■ Stored data
_ _ _ _ _ _ _

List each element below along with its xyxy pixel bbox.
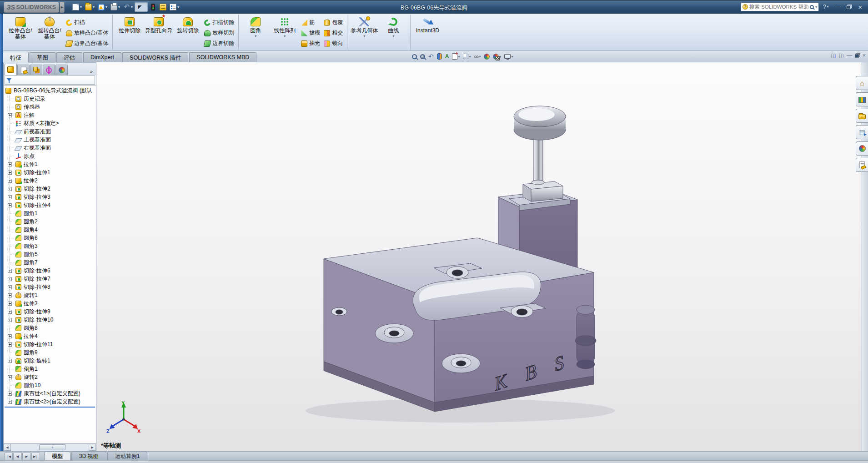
tree-item-fillet-2[interactable]: 圆角2 [4, 217, 96, 226]
lofted-cut-button[interactable]: 放样切割 [203, 29, 236, 37]
open-button[interactable]: ▾ [84, 3, 96, 11]
configurationmanager-tab[interactable] [30, 65, 42, 75]
doc-restore-button[interactable] [855, 53, 860, 58]
print-button[interactable]: ▾ [109, 3, 121, 11]
3d-drawing-view-button[interactable]: A [444, 52, 451, 61]
expand-icon[interactable] [8, 342, 12, 347]
dimxpertmanager-tab[interactable] [43, 65, 55, 75]
tree-item-origin[interactable]: 原点 [4, 152, 96, 160]
expand-icon[interactable] [8, 302, 12, 306]
tree-item-cut-extrude-11[interactable]: 切除-拉伸11 [4, 340, 96, 348]
expand-icon[interactable] [8, 203, 12, 207]
draft-button[interactable]: 拔模 [300, 29, 321, 37]
tab-3d-views[interactable]: 3D 视图 [71, 452, 106, 460]
view-palette-button[interactable] [856, 125, 868, 139]
expand-icon[interactable] [8, 310, 12, 314]
tree-root[interactable]: BG-06BG-06先导式溢流阀 (默认 [4, 86, 96, 95]
expand-icon[interactable] [8, 359, 12, 363]
graphics-viewport[interactable]: K B S Y X Z *等轴测 [96, 62, 868, 451]
expand-icon[interactable] [8, 113, 12, 117]
tree-item-fillet-1[interactable]: 圆角1 [4, 209, 96, 217]
tree-item-top-plane[interactable]: 上视基准面 [4, 136, 96, 144]
dropdown-caret-icon[interactable]: ▾ [458, 55, 460, 59]
3d-model[interactable]: K B S [96, 62, 868, 451]
tree-item-cut-extrude-10[interactable]: 切除-拉伸10 [4, 316, 96, 324]
prev-tab-button[interactable]: ◀ [13, 453, 22, 460]
tree-item-cut-revolve-1[interactable]: 切除-旋转1 [4, 357, 96, 365]
tree-item-cut-extrude-3[interactable]: 切除-拉伸3 [4, 193, 96, 201]
close-button[interactable]: × [856, 3, 864, 11]
scroll-left-button[interactable]: ◀ [4, 444, 11, 451]
dropdown-caret-icon[interactable]: ▾ [118, 5, 120, 9]
expand-icon[interactable] [8, 162, 12, 166]
wrap-button[interactable]: 包覆 [322, 18, 344, 27]
options-button[interactable]: ▾ [168, 3, 181, 11]
extruded-cut-button[interactable]: 拉伸切除 [115, 15, 144, 49]
dropdown-caret-icon[interactable]: ▾ [469, 55, 471, 59]
scroll-right-button[interactable]: ▶ [89, 444, 96, 451]
tree-item-right-plane[interactable]: 右视基准面 [4, 144, 96, 152]
solidworks-resources-button[interactable] [856, 76, 868, 90]
dropdown-caret-icon[interactable]: ▾ [392, 34, 394, 38]
expand-icon[interactable] [8, 285, 12, 289]
scrollbar-track[interactable] [11, 444, 89, 451]
hole-wizard-button[interactable]: 异型孔向导 [145, 15, 173, 49]
tree-item-fillet-10[interactable]: 圆角10 [4, 381, 96, 389]
featuremanager-tab[interactable] [5, 64, 17, 75]
section-view-button[interactable] [436, 52, 443, 61]
tree-item-fillet-3[interactable]: 圆角3 [4, 242, 96, 250]
tree-item-cut-extrude-9[interactable]: 切除-拉伸9 [4, 307, 96, 316]
revolved-boss-base-button[interactable]: 旋转凸台/基体 [35, 15, 64, 49]
scrollbar-thumb[interactable] [39, 444, 65, 450]
extruded-boss-base-button[interactable]: 拉伸凸台/基体 [6, 15, 35, 49]
rollback-bar[interactable] [5, 407, 95, 408]
view-orientation-button[interactable]: ▾ [451, 52, 461, 61]
pane-toggle-right-button[interactable]: ◫ [839, 53, 844, 58]
expand-icon[interactable] [8, 375, 12, 379]
view-settings-button[interactable]: ▾ [503, 52, 514, 61]
edit-appearance-button[interactable] [482, 52, 491, 61]
dropdown-caret-icon[interactable]: ▾ [255, 34, 256, 38]
select-button[interactable]: ▾ [135, 2, 148, 12]
new-document-button[interactable]: ▾ [71, 3, 83, 11]
displaymanager-tab[interactable] [55, 65, 68, 75]
tree-item-boss-extrude-1[interactable]: 拉伸1 [4, 160, 96, 168]
tree-item-fillet-8[interactable]: 圆角8 [4, 324, 96, 332]
instant3d-button[interactable]: Instant3D [413, 15, 442, 49]
swept-boss-button[interactable]: 扫描 [65, 18, 110, 27]
linear-pattern-button[interactable]: 线性阵列▾ [271, 15, 299, 49]
intersect-button[interactable]: 相交 [322, 29, 344, 37]
tree-item-front-plane[interactable]: 前视基准面 [4, 127, 96, 136]
tree-item-boss-extrude-3[interactable]: 拉伸3 [4, 299, 96, 307]
dropdown-caret-icon[interactable]: ▾ [363, 34, 365, 38]
tree-item-history[interactable]: 历史记录 [4, 95, 96, 103]
file-explorer-button[interactable] [856, 109, 868, 123]
expand-icon[interactable] [8, 179, 12, 183]
search-icon[interactable] [810, 5, 814, 9]
last-tab-button[interactable]: ▶❘ [31, 453, 40, 460]
tree-item-revolve-2[interactable]: 旋转2 [4, 373, 96, 381]
minimize-button[interactable]: — [833, 3, 843, 10]
tree-item-revolve-1[interactable]: 旋转1 [4, 291, 96, 299]
tree-item-cut-extrude-7[interactable]: 切除-拉伸7 [4, 275, 96, 283]
tree-item-fillet-5[interactable]: 圆角5 [4, 250, 96, 258]
boundary-cut-button[interactable]: 边界切除 [203, 39, 236, 48]
tree-item-kbs-part-2[interactable]: 康百世<2>(自定义配置) [4, 398, 96, 406]
expand-icon[interactable] [8, 334, 12, 338]
tree-item-annotations[interactable]: 注解 [4, 111, 96, 119]
dropdown-caret-icon[interactable]: ▾ [105, 5, 107, 9]
expand-icon[interactable] [8, 293, 12, 297]
tree-item-boss-extrude-2[interactable]: 拉伸2 [4, 176, 96, 185]
doc-minimize-button[interactable]: — [847, 53, 852, 58]
dropdown-caret-icon[interactable]: ▾ [479, 55, 481, 59]
mirror-button[interactable]: 镜向 [322, 39, 344, 48]
design-library-button[interactable] [856, 92, 868, 106]
revolved-cut-button[interactable]: 旋转切除 [174, 15, 202, 49]
previous-view-button[interactable]: ↶ [427, 52, 435, 61]
dropdown-caret-icon[interactable]: ▾ [177, 5, 179, 9]
tab-features[interactable]: 特征 [3, 52, 29, 64]
expand-icon[interactable] [8, 195, 12, 199]
expand-icon[interactable] [8, 171, 12, 175]
first-tab-button[interactable]: ❘◀ [4, 453, 13, 460]
search-input[interactable] [749, 4, 808, 10]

_ _ _ _ _ _ _

■ Problem
Exclude the pictures and transcribe all of the entries exactly.

■ Output for this task
List each element below along with its xyxy pixel bbox.
tree-item-fillet-2[interactable]: 圆角2 [4, 217, 96, 226]
lofted-cut-button[interactable]: 放样切割 [203, 29, 236, 37]
open-button[interactable]: ▾ [84, 3, 96, 11]
configurationmanager-tab[interactable] [30, 65, 42, 75]
doc-restore-button[interactable] [855, 53, 860, 58]
print-button[interactable]: ▾ [109, 3, 121, 11]
3d-drawing-view-button[interactable]: A [444, 52, 451, 61]
expand-icon[interactable] [8, 342, 12, 347]
dimxpertmanager-tab[interactable] [43, 65, 55, 75]
tree-item-origin[interactable]: 原点 [4, 152, 96, 160]
expand-icon[interactable] [8, 302, 12, 306]
tree-item-cut-extrude-11[interactable]: 切除-拉伸11 [4, 340, 96, 348]
expand-icon[interactable] [8, 203, 12, 207]
draft-button[interactable]: 拔模 [300, 29, 321, 37]
tab-3d-views[interactable]: 3D 视图 [71, 452, 106, 460]
view-palette-button[interactable] [856, 125, 868, 139]
expand-icon[interactable] [8, 310, 12, 314]
tree-root[interactable]: BG-06BG-06先导式溢流阀 (默认 [4, 86, 96, 95]
expand-icon[interactable] [8, 359, 12, 363]
graphics-viewport[interactable]: K B S Y X Z *等轴测 [96, 62, 868, 451]
expand-icon[interactable] [8, 113, 12, 117]
tree-item-fillet-1[interactable]: 圆角1 [4, 209, 96, 217]
tree-item-top-plane[interactable]: 上视基准面 [4, 136, 96, 144]
dropdown-caret-icon[interactable]: ▾ [458, 55, 460, 59]
3d-model[interactable]: K B S [96, 62, 868, 451]
tree-item-cut-extrude-10[interactable]: 切除-拉伸10 [4, 316, 96, 324]
prev-tab-button[interactable]: ◀ [13, 453, 22, 460]
tree-item-cut-revolve-1[interactable]: 切除-旋转1 [4, 357, 96, 365]
tree-item-cut-extrude-3[interactable]: 切除-拉伸3 [4, 193, 96, 201]
close-button[interactable]: × [856, 3, 864, 11]
scroll-left-button[interactable]: ◀ [4, 444, 11, 451]
dropdown-caret-icon[interactable]: ▾ [118, 5, 120, 9]
expand-icon[interactable] [8, 162, 12, 166]
wrap-button[interactable]: 包覆 [322, 18, 344, 27]
options-button[interactable]: ▾ [168, 3, 181, 11]
extruded-cut-button[interactable]: 拉伸切除 [115, 15, 144, 49]
dropdown-caret-icon[interactable]: ▾ [469, 55, 471, 59]
scroll-right-button[interactable]: ▶ [89, 444, 96, 451]
tree-item-right-plane[interactable]: 右视基准面 [4, 144, 96, 152]
solidworks-resources-button[interactable] [856, 76, 868, 90]
dropdown-caret-icon[interactable]: ▾ [392, 34, 394, 38]
expand-icon[interactable] [8, 285, 12, 289]
scrollbar-track[interactable] [11, 444, 89, 451]
hole-wizard-button[interactable]: 异型孔向导 [145, 15, 173, 49]
tree-item-fillet-10[interactable]: 圆角10 [4, 381, 96, 389]
featuremanager-tab[interactable] [5, 64, 17, 75]
section-view-button[interactable] [436, 52, 443, 61]
tree-item-fillet-3[interactable]: 圆角3 [4, 242, 96, 250]
tree-item-cut-extrude-9[interactable]: 切除-拉伸9 [4, 307, 96, 316]
revolved-boss-base-button[interactable]: 旋转凸台/基体 [35, 15, 64, 49]
scrollbar-thumb[interactable] [39, 444, 65, 450]
extruded-boss-base-button[interactable]: 拉伸凸台/基体 [6, 15, 35, 49]
rollback-bar[interactable] [5, 407, 95, 408]
view-orientation-button[interactable]: ▾ [451, 52, 461, 61]
pane-toggle-right-button[interactable]: ◫ [839, 53, 844, 58]
expand-icon[interactable] [8, 375, 12, 379]
view-settings-button[interactable]: ▾ [503, 52, 514, 61]
edit-appearance-button[interactable] [482, 52, 491, 61]
dropdown-caret-icon[interactable]: ▾ [255, 34, 256, 38]
select-button[interactable]: ▾ [135, 2, 148, 12]
new-document-button[interactable]: ▾ [71, 3, 83, 11]
displaymanager-tab[interactable] [55, 65, 68, 75]
tree-item-boss-extrude-1[interactable]: 拉伸1 [4, 160, 96, 168]
tree-item-fillet-8[interactable]: 圆角8 [4, 324, 96, 332]
instant3d-button[interactable]: Instant3D [413, 15, 442, 49]
swept-boss-button[interactable]: 扫描 [65, 18, 110, 27]
linear-pattern-button[interactable]: 线性阵列▾ [271, 15, 299, 49]
intersect-button[interactable]: 相交 [322, 29, 344, 37]
tree-item-front-plane[interactable]: 前视基准面 [4, 127, 96, 136]
tree-item-boss-extrude-3[interactable]: 拉伸3 [4, 299, 96, 307]
dropdown-caret-icon[interactable]: ▾ [363, 34, 365, 38]
tree-item-history[interactable]: 历史记录 [4, 95, 96, 103]
file-explorer-button[interactable] [856, 109, 868, 123]
expand-icon[interactable] [8, 179, 12, 183]
search-icon[interactable] [810, 5, 814, 9]
last-tab-button[interactable]: ▶❘ [31, 453, 40, 460]
tree-item-revolve-2[interactable]: 旋转2 [4, 373, 96, 381]
minimize-button[interactable]: — [833, 3, 843, 10]
tree-item-revolve-1[interactable]: 旋转1 [4, 291, 96, 299]
tree-item-cut-extrude-7[interactable]: 切除-拉伸7 [4, 275, 96, 283]
tree-item-fillet-5[interactable]: 圆角5 [4, 250, 96, 258]
boundary-cut-button[interactable]: 边界切除 [203, 39, 236, 48]
tree-item-kbs-part-2[interactable]: 康百世<2>(自定义配置) [4, 398, 96, 406]
expand-icon[interactable] [8, 334, 12, 338]
tree-item-annotations[interactable]: 注解 [4, 111, 96, 119]
dropdown-caret-icon[interactable]: ▾ [105, 5, 107, 9]
expand-icon[interactable] [8, 293, 12, 297]
tree-item-boss-extrude-2[interactable]: 拉伸2 [4, 176, 96, 185]
doc-minimize-button[interactable]: — [847, 53, 852, 58]
dropdown-caret-icon[interactable]: ▾ [479, 55, 481, 59]
mirror-button[interactable]: 镜向 [322, 39, 344, 48]
design-library-button[interactable] [856, 92, 868, 106]
revolved-cut-button[interactable]: 旋转切除 [174, 15, 202, 49]
previous-view-button[interactable]: ↶ [427, 52, 435, 61]
dropdown-caret-icon[interactable]: ▾ [177, 5, 179, 9]
tab-features[interactable]: 特征 [3, 52, 29, 64]
expand-icon[interactable] [8, 195, 12, 199]
expand-icon[interactable] [8, 171, 12, 175]
first-tab-button[interactable]: ❘◀ [4, 453, 13, 460]
search-input[interactable] [749, 4, 808, 10]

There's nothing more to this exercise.